Élégance, charme et féminité : la grâce de la princesse de Monaco est dans toutes les mémoires. Cette Américaine si belle semble avoir reçu le chic en héritage. Jeune fille bien née sur la côte est, actrice oscarisée, souveraine d’un État minuscule, elle est une icône de beauté. Un style à suivre.


Le feu sous la glace… Il a souvent été dit que les succès d’actrice rencontrés par Grace Kelly (1929-1982) reposaient sur sa faculté à mixer une froideur apparente (très) élégante et une sensualité torride mais retenue. La fameuse scène du baiser avec Cary Grant dans « La Main au collet », d’Alfred Hitchcock (1955), en témoigne.

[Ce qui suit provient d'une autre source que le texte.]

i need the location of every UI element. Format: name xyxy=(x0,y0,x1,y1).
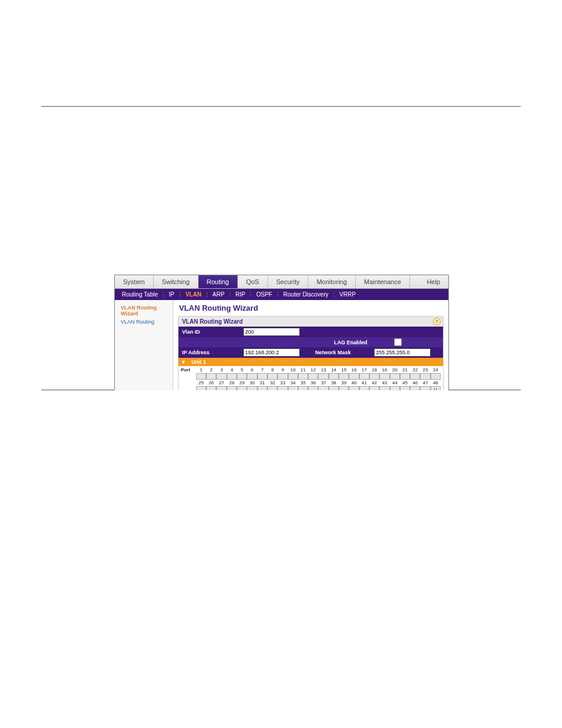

L’apparence blonde et glacée de miss Kelly servait donc parfaitement les aspirations du maître du suspense, qui considérait qu’une femme du monde ne devait pas avoir sa passion amoureuse trop évidemment affichée sur la figure (NDLR : c’est d’ailleurs pourquoi Hitchcock ne tourna jamais avec Marilyn Monroe ou Sophia Loren).

« J’ai été accusée d’être froide, snob, distante », dira-t-elle plus tard. « Ceux qui me connaissent bien savent que je ne suis rien de tel. Mais est-ce trop demander de vouloir protéger sa vie privée, de ne pas étaler ses sentiments intérieurs ? Beaucoup de choses me touchent et je ne voudrais surtout pas être indiscrète. » 

Une actrice oscarisée

Diplômée de l’American Academy of Dramatic Arts de New York à l’âge de 19 ans, Grace Kelly est l’exemple parfait du rêve hollywoodien. Découverte en 1951 par Gary Cooper qui l’a fait tourner à ses côtés dans « Le train sifflera trois fois » (1952), la jeune femme est propulsée sur le devant de la scène. Avec ses cheveux blonds aux ondulations impeccables, son teint diaphane et son regard pétillant, elle transcende l’écran. Elle est d’une beauté naturelle éclatante. Elle jouera aux côtés de Clark Gable et d’Ava Gardner dans « Mogambo » (1953), puis séduit Hitchcock avec qui elle fera trois films : « Le Crime était presque parfait », « Fenêtre sur cour » et « La Main au collet ».  En 1955, elle remporte l’oscar de la meilleure actrice pour « The Country Girl », de George Seaton. Lors de la cérémonie, Grace porte une robe en soie vert d’eau (sa couleur préférée) conçue par la styliste Edith Head. Symbole d’élégance sur « red carpet », cette robe drapée lui a valu la réputation « d’actrice la mieux habillée de Hollywood »… et un baiser de Marlon Brando, récompensé la même année du prix du meilleur acteur. « Mon père », disait-elle, « avait une vision assez simple de la vie : vous n’obtenez rien pour rien. Tout doit être gagné par le travail, par la persévérance et par l’honnêteté. »

Princesse de Monaco

Contrairement à une idée reçue (soutenue par la Paramount elle-même), Grace Kelly ne rencontra pas le prince Rainier III de Monaco lors du tournage du film « La Main au collet », sur la Côte d’Azur, mais près d’un an plus tard, lors du Festival de Cannes, pour une séance de photos pour le magazine « Paris Match », organisée par le reporter Pierre Galante dans les jardins du palais princier. Le 6 mai 1955, elle fait donc la connaissance du prince-monarque. Huit mois plus tard, ils annoncent leurs fiançailles. Une histoire d’amour, certes, mais aussi un formidable rapprochement entre les Etats-Unis, première puissance mondiale, et ce minuscule Etat européen, pour relancer l’attractivité touristique et mondaine de la principauté. Ironique, Aristote Onassis (qui était à l’époque le principal actionnaire de la Société des Bains de Mer) dira : « Pour sauver Monaco et le tourisme, il n’y a qu’un mariage du prince avec Marilyn Monroe ou Grace Kelly. »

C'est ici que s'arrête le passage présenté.